I was raised in Australia under the Church of England strand of Christianity. The all girls' private school that I attended from kindergarten through the sixth grade, played havoc with my personal wardrobe creativity. Being called out of class and into the school office to have my skirt length measured or queried about a certain hairstyle I had designed that morning on the way to school, was a regular occurrence for me. So was detention. I must have had a premonition that I would one day live in California when I named a particularly wild hairstyle I had created, "The Palm Tree." This piéce de résistance that I wore proudly on top of my head, didn't even make it to the classroom before I was asked to take it down. My creative flow was once again put on hold.
For a while there was a craze where my cohorts and I would wear "witches britches" underneath our drab uniforms. These fashionable garments that for a while replaced boring underwear, resembled modern day running shorts. They were made from striped, polka dot, or delicate flowery patterned stretchy fabrics and trimmed with bows and lace. It wasn't that they were sexy, (well, maybe they were, just a wee bit), but rather that they had been banned from our school, and that captivated my attention. The name alone was enough to send the school religious studies department into a tizzy. I can only imagine the conversations in the staff room: "The children are Pagans! Burn the witches britches!"

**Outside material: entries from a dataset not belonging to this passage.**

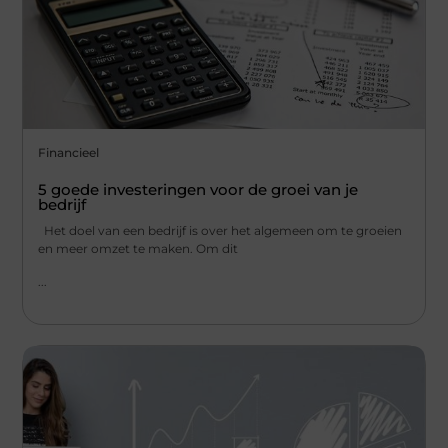
Financieel
5 goede investeringen voor de groei van je
bedrijf
Het doel van een bedrijf is over het algemeen om te groeien
en meer omzet te maken. Om dit
...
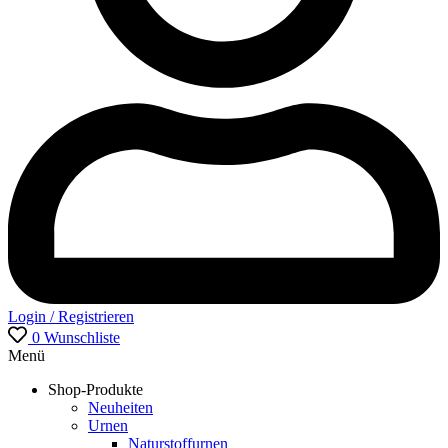
Login / Registrieren
0
Wunschliste
Menü
Shop-Produkte
Neuheiten
Urnen
Naturstoffurnen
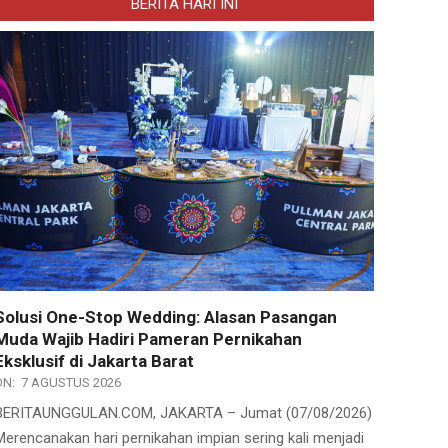
BERITA HARI INI
Solusi One-Stop Wedding: Alasan Pasangan
Muda Wajib Hadiri Pameran Pernikahan
Eksklusif di Jakarta Barat
ON:
7 AGUSTUS 2026
BERITAUNGGULAN.COM, JAKARTA – Jumat (07/08/2026)
Merencanakan hari pernikahan impian sering kali menjadi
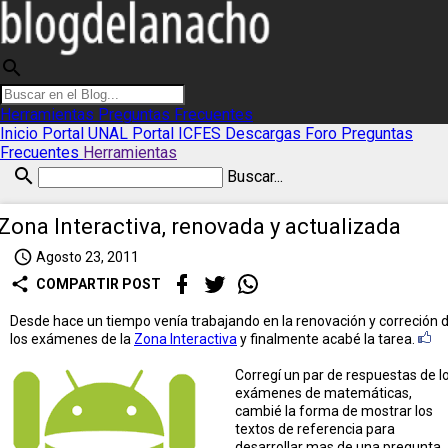
search
Herramientas
Preguntas Frecuentes
Inicio
Portal UNAL
Portal ICFES
Descargas
Foro
Preguntas
Frecuentes
Herramientas
search
Buscar...
Zona Interactiva, renovada y actualizada
access_time
Agosto 23, 2011
share
COMPARTIR POST
Desde hace un tiempo venía trabajando en la renovación y correción 
los exámenes de la
Zona Interactiva
y finalmente acabé la tarea.
Corregí un par de respuestas de l
exámenes de matemáticas,
cambié la forma de mostrar los
textos de referencia para
desarrollar mas de una pregunta,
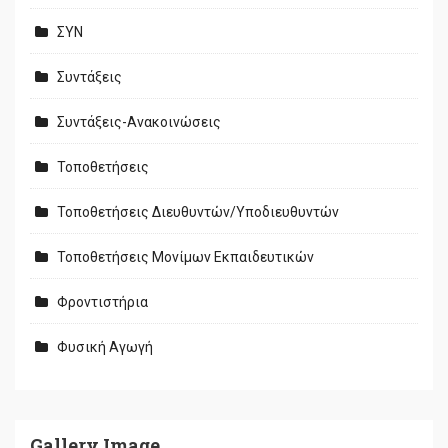
ΣΥΝ
Συντάξεις
Συντάξεις-Ανακοινώσεις
Τοποθετήσεις
Τοποθετήσεις Διευθυντών/Υποδιευθυντών
Τοποθετήσεις Μονίμων Εκπαιδευτικών
Φροντιστήρια
Φυσική Αγωγή
Gallery Image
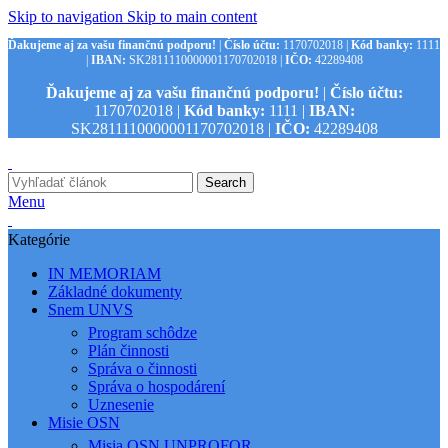
Skip to navigation
Skip to main content
Ďakujeme aj za vašu finančnú podporu!
|
Číslo účtu:
1170702018 |
Kód banky:
1111
|
IBAN:
SK2811110000001170702018 |
IČO:
42289408
Ďakujeme aj za vašu finančnú podporu!
|
Číslo účtu:
1170702018 |
Kód banky:
1111 |
IBAN:
SK2811110000001170702018 |
IČO:
42289408
Search
Menu
Kategórie
IN MEMORIAM
Základné dokumenty
Snem UNVS
Program schôdze
Plán činnosti
Správa o činnosti
Správa o hospodárení
Uznesenie
Misie OSN
Misia OSN UNPROFOR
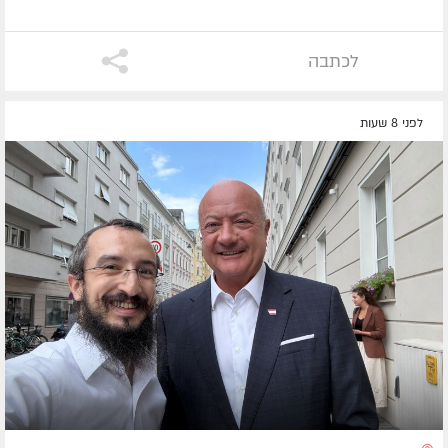
לכתבה
לפני 8 שעות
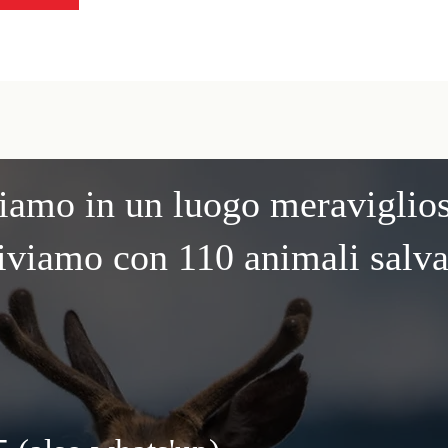
iamo in un luogo meraviglio
iviamo con 110 animali salva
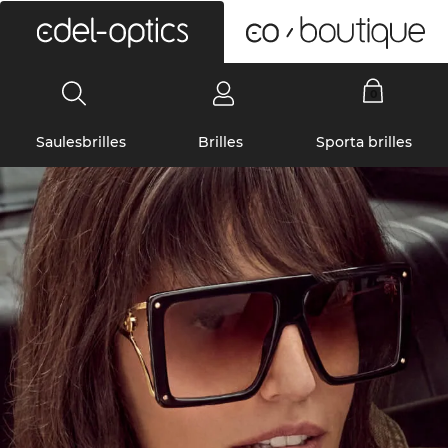
0
Saulesbrilles
Brilles
Sporta brilles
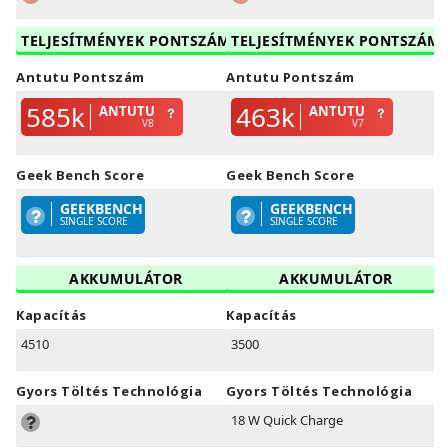
TELJESÍTMÉNYEK PONTSZÁM
TELJESÍTMÉNYEK PONTSZÁM
Antutu Pontszám
Antutu Pontszám
585k
463k
ANTUTU
ANTUTU
V8
V7
Geek Bench Score
Geek Bench Score
GEEKBENCH
GEEKBENCH
SINGLE SCORE
SINGLE SCORE
AKKUMULÁTOR
AKKUMULÁTOR
Kapacítás
Kapacítás
4510
3500
Gyors Töltés Technológia
Gyors Töltés Technológia
18 W Quick Charge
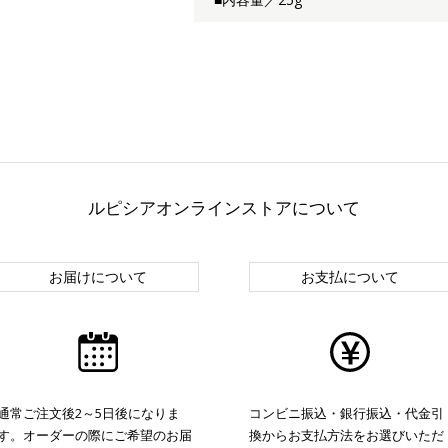
ルピシアオンラインストアについて
お届けについて
お支払について
通常ご注文後2～5日後になりま
コンビニ振込・銀行振込・代金引
す。オーダーの際にご希望のお届
換からお支払方法をお選びいただ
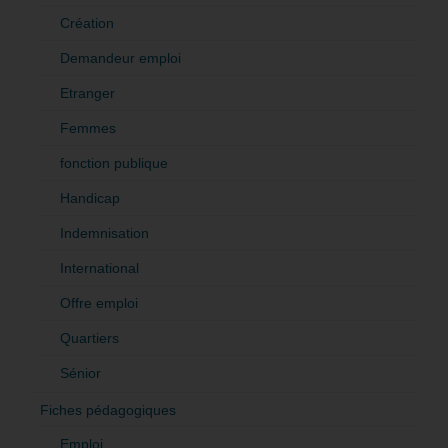
Création
Demandeur emploi
Etranger
Femmes
fonction publique
Handicap
Indemnisation
International
Offre emploi
Quartiers
Sénior
Fiches pédagogiques
Emploi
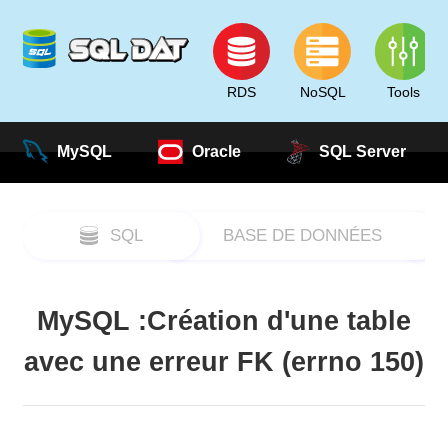
RDS
NoSQL
Tools
MySQL
Oracle
SQL Server
SQL
BASE DE DONNÉES
MySQL :Création d'une table
avec une erreur FK (errno 150)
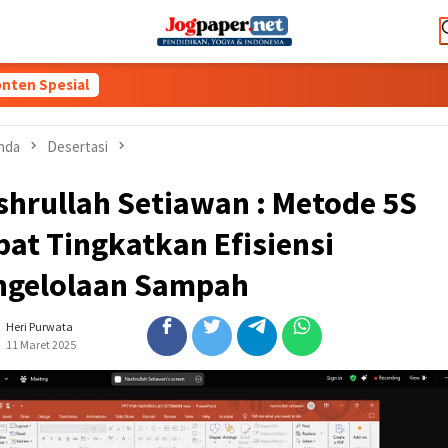
nten Spesial
nda
Desertasi
shrullah Setiawan : Metode 5S
at Tingkatkan Efisiensi
ngelolaan Sampah
Heri Purwata
11 Maret 2025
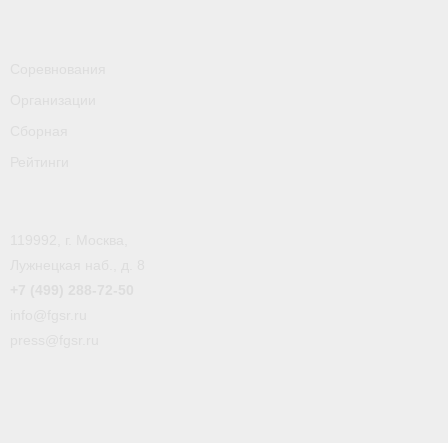
- Пресса о ФГСР в 2016
Grand Moscow Regatta (GMR)
Соревнования
Организации
Сборная
Рейтинги
119992, г. Москва,
Лужнецкая наб., д. 8
+7 (499) 288-72-50
info@fgsr.ru
press@fgsr.ru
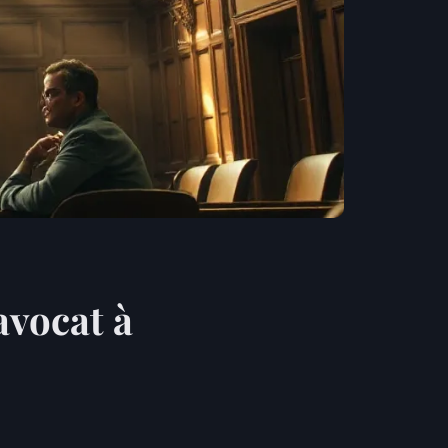
avocat à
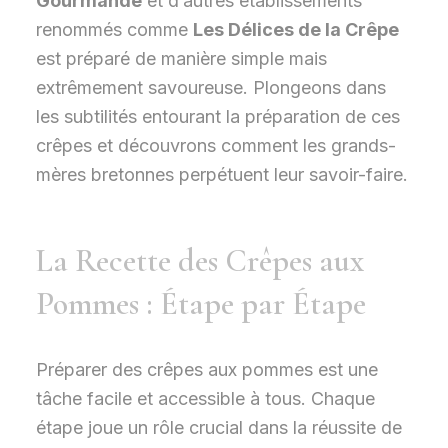
Gourmande
et d’autres établissements
renommés comme
Les Délices de la Crêpe
est préparé de manière simple mais
extrêmement savoureuse. Plongeons dans
les subtilités entourant la préparation de ces
crêpes et découvrons comment les grands-
mères bretonnes perpétuent leur savoir-faire.
La Recette des Crêpes aux
Pommes : Étape par Étape
Préparer des crêpes aux pommes est une
tâche facile et accessible à tous. Chaque
étape joue un rôle crucial dans la réussite de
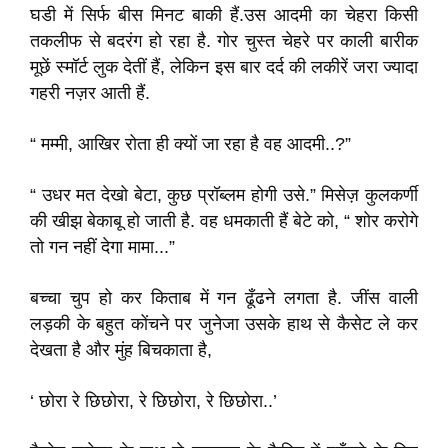
घडी में सिर्फ बीस मिनट बाकी हैं.उस आदमी का चेहरा किसी
तकलीफ से बदरंग हो रहा है. गोर चुस्त चेहरे पर काली बारीक
मूछें स्मॉर्ट लुक देतीं हैं, लेकिन इस बार दर्द की लकीरें जरा ज्यादा
गहरी नज़र आती हैं.
“ मम्मी, आखिर रोता ही क्यों जा रहा है वह आदमी..?”
“ उधर मत देखो बेटा, कुछ प्रॉब्लम होगी उसे.” मिसेज़ कुलकर्णी
की खीझ बेकाबू हो जाती है. वह धमकाती हैं बेटे को, “ शोर करोगे
तो गन नहीं देगा मामा...”
बच्चा चुप हो कर किताब में गन ढूँढने लगता है. जींस वाली
लड़की के बहुत कोंचने पर जुनेजा उसके हाथ से कैसेट ले कर
देखता है और मुंह बिचकाता है,
‘ छोरा रे छिछोरा, रे छिछोरा, रे छिछोरा..’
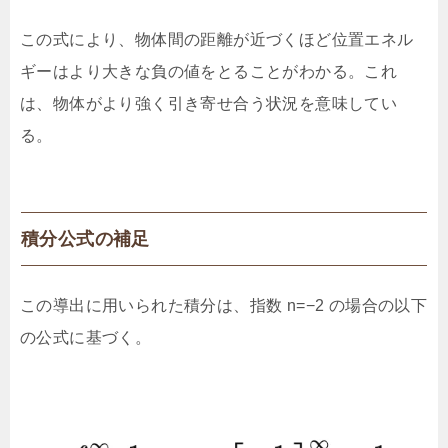
この式により、物体間の距離が近づくほど位置エネル
ギーはより大きな負の値をとることがわかる。これ
は、物体がより強く引き寄せ合う状況を意味してい
る。
積分公式の補足
この導出に用いられた積分は、指数 n=−2 の場合の以下
の公式に基づく。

There is one element of attending a religious school, that in looking back, I appreciate. At some stage during the year, a few of us would be singled out and prepped to read a passage from The Bible in front of the rest of our greater school community. This included faculty, parents and friends. I actually enjoyed this event and it had nothing to do with what I was reading -- that was secondary.
What I loved was the church itself, and that we were away from the confines of our desks during rehearsal times. Built originally in 1824, this holy building was made from sandstone, with red brick added at a later date. The feel of the sandstone on my hands, cold and kind of gritty, is etched into my memory, and the stained glass that softened the light filtering through the windows gave the whole place an ethereal atmosphere. Dare I say that it felt slightly magical?
The smell of the church of my alma mater was overwhelming, maybe a little dose of incense, but more likely something rather toxic that the cleaning ladies used to polish the hard wooden pews. The candles were also an added bonus to my youthful imagination. I found them comforting and a valuable asset to my compulsive daydreaming.
Taking a cue from my teacher, I would rise from the pew where I sat with members of the choir, walk across the front of the sanctuary, and step onto the small step at the lectern to deliver my words. With perfect timing, I would open the enormous sacred book that lay on the stand, look out across the sea of late 1960's outfits and misfits, and ceremoniously give a little cough -- so very "Zoolander" in the coal mines of me. Once this was done, I would leap into the verse I had spent weeks rehearsing, and listen to my voice echo through the architecture of St. John's Church. Pure joy!
For those few marvelous minutes it seemed I held the audience captivated in the palm of my hand, and all were oblivious to the fact that underneath my perfect-length school uniform and plain white slip, I wore my purple and black-striped witches britches complete with sexy lace trim and small black velvet bows. Yes, church for me was an extremely liberating and (dare I say) spiritual experience.